Over the Christmas and New Year’s break, the annual Falls Festival made its way to Lorne, Marion Bay and Byron Bay. A few of these a travelling troubadours stopped off in Sydney before the final festival in Fremantle last weekend. Testament to the diversity of acts that Falls is able to assemble, Backyard Opera was fortunate enough to see veteran rock band Toto play at the Hordern Pavilion on January 3 and indie English sensations The Vaccines perform at the Metro Theatre on January 4. These sideshows highlight how the impact of a festival goes way beyond a heavy head in a dusty campground.
This year, Toto celebrated their 43rd year together as a band. While the resurgence of their 1982 hit ‘Africa’ among millennials is what landed them a spot at Falls in 2019, Toto’s sideshow exemplified what has made these golden oldies so enduring over time. The roughly two-hour set was a delicate balance between energetic audience engagement and virtuosic musical performance. As true masters of their trade, Toto embraced the freedom of their own dedicated show. This sentiment was made clear when lead guitarist Steve Lukather told the crowd that unlike in their strict 45 minutes set at Falls, tonight they were going to have a little fun. These words echoed as each band member took the time to perform long, drawn out solos. Whether the scat singing, percussionists’ improvisations or the several spine tingling guitar solos, the crowd entered a trance and watched. Had any other band attempted the length of instrumental work that Toto did, the crowd would’ve switched off. However, the veterans proved that genuine talent and musicianship is enough to enthral an audience. Catering to the mix of old and young, Toto gave us an insight into their substantial body of work. For many, this was their first time experiencing Toto’s unique style of rock. The array of instruments, multiple singers and worldly genre influences kept the tone and pace of the show moving at a dynamic pace.

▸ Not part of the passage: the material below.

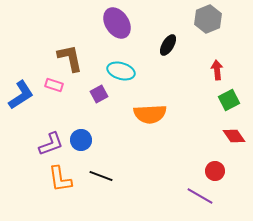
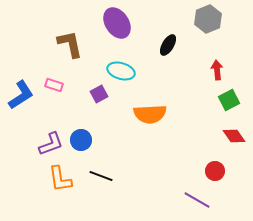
brown L-shape: moved 14 px up
purple line: moved 3 px left, 4 px down
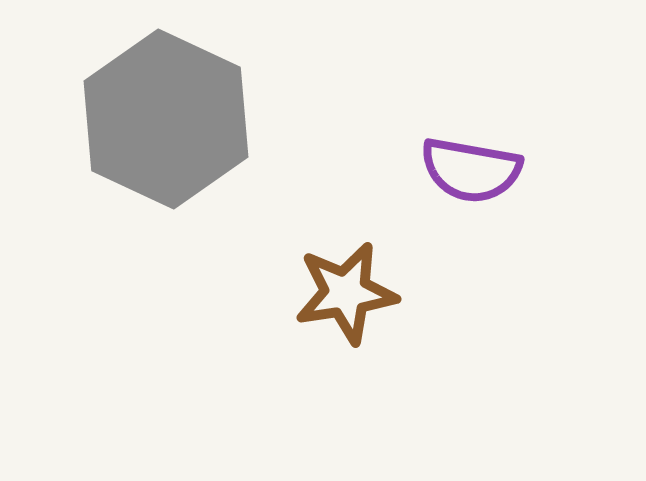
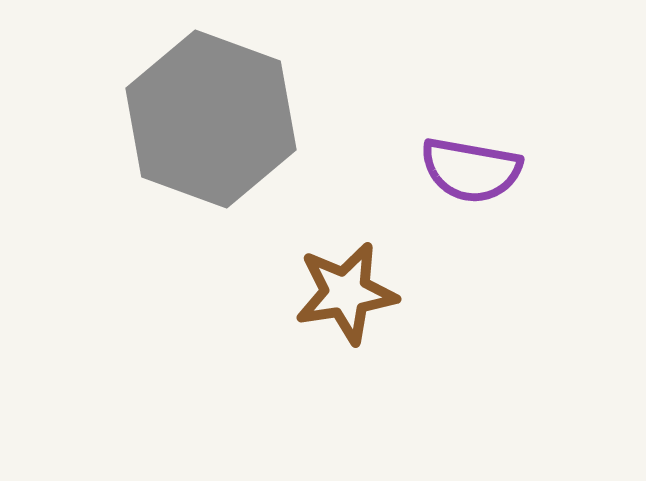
gray hexagon: moved 45 px right; rotated 5 degrees counterclockwise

Embracing the audience’s acute knowledge of hits such as ‘Rosanna’ and ‘Hold the Line’, Toto made the crowd part of the performance. With singer Joseph Williams beating his chest, he signalled to the audience that it was time to draw in a deep breath and sing the choruses. After being met with a huge response of “meet you all the way” in “Rosanna” and “love isn’t always on time” in “Hold the Line”, Williams’ excellent vocal work soared over the top as he acted as a backup singer to the Sydney crowd. Throughout the entire show, however, there was one song that the audience kept pushing for. As the finale, Toto’s ‘Africa’ not only embodied the performance, but Toto as a band. The diverse musical tones and poetic lyrics built to the emotional chorus, which the crowd performed exclusively on their own. The band then engaged in numerous call and responses with the audience, followed by a solo from each member. It was the perfect example of what makes live music more than just a listening experience.

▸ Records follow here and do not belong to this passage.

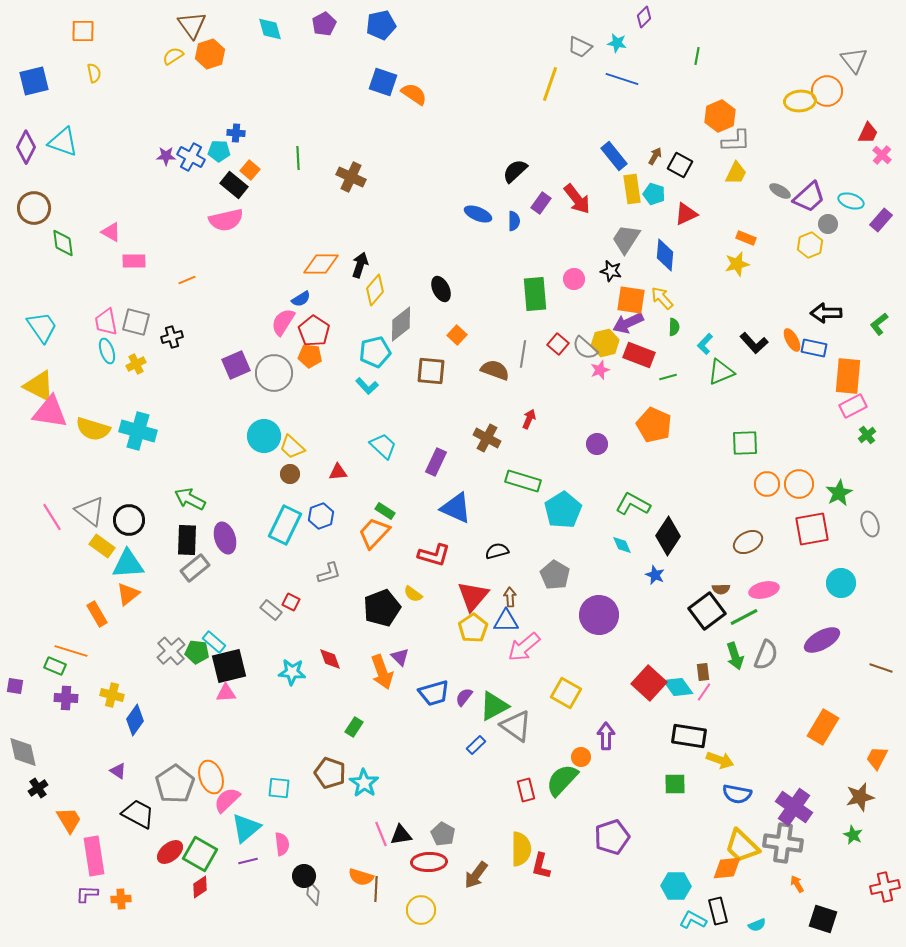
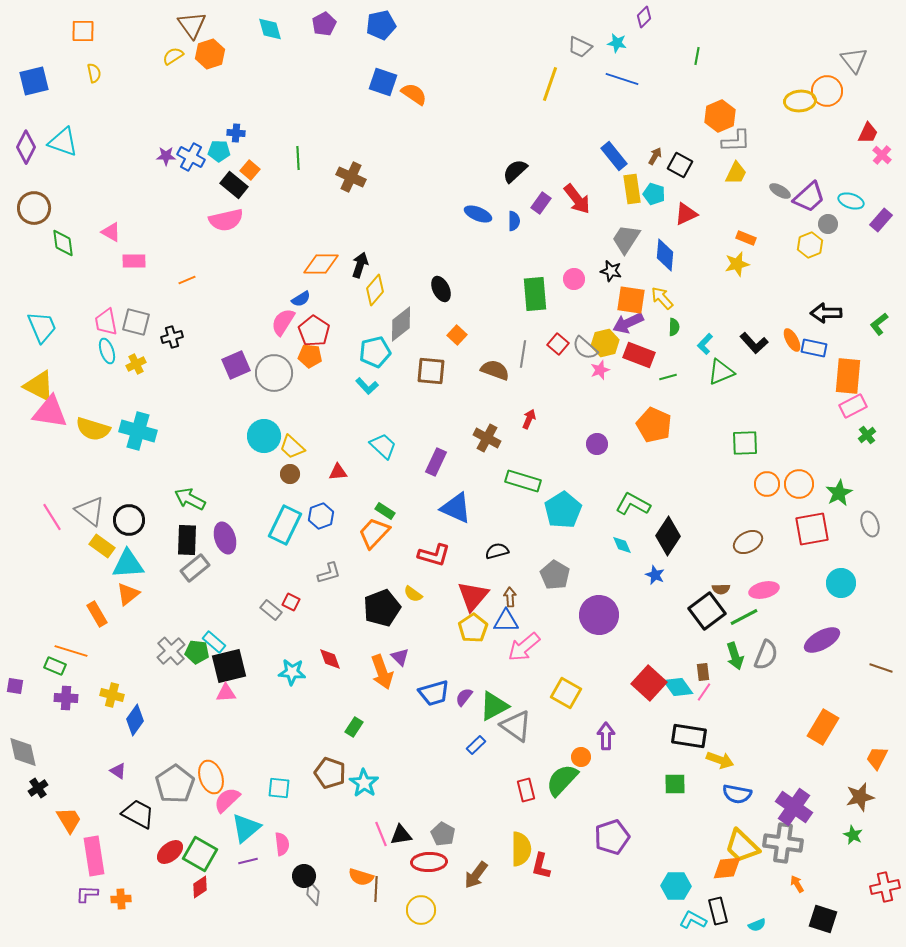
cyan trapezoid at (42, 327): rotated 12 degrees clockwise
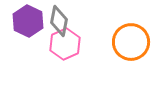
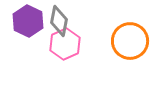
orange circle: moved 1 px left, 1 px up
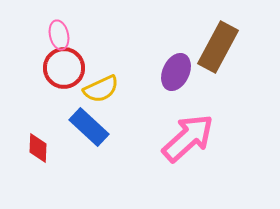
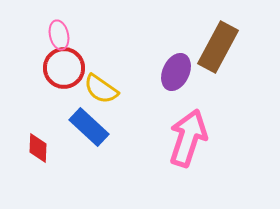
yellow semicircle: rotated 60 degrees clockwise
pink arrow: rotated 30 degrees counterclockwise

The following night, English indie rock band The Vaccines played at the Metro Theatre. Their bright, pop-driven take on early 2000s English alternative rock resulted in a set that was equal parts fun as it was energetic. The upbeat bass and drums, fast, grungy guitar and Justin Young’s punchy vocal style blasted the packed Metro Theatre. The crowd, notably younger than the Toto crowd, had a deep connection with The Vaccines, singing along to almost every song. The tales of young love in hits like “I Can’t Quit”, “If You Wanna”, “I Always” and their latest single “All My Friends Are Falling In Love” had the young crowd emotionally invested in every chorus, riff and beat. With the crowd bouncing up and down, clapping along to the music, The Vaccines fed off this energy, moving around the stage in synergy with the crazed audience. Young stood tall in front of the sea of Sydneysiders, fist raised in the air as he poured his heart out to them in triumphant melancholy. It was energetic music accompanied with powerful emotion. Ending the show with an encore of “Put It On a T-Shirt”, The Vaccines left Sydney with an unforgettable taste of underground British charm.
With sideshows such as these, Falls Festival goes beyond the three-day New Year bender, and contributes to the wider musical life of Sydney and Australia.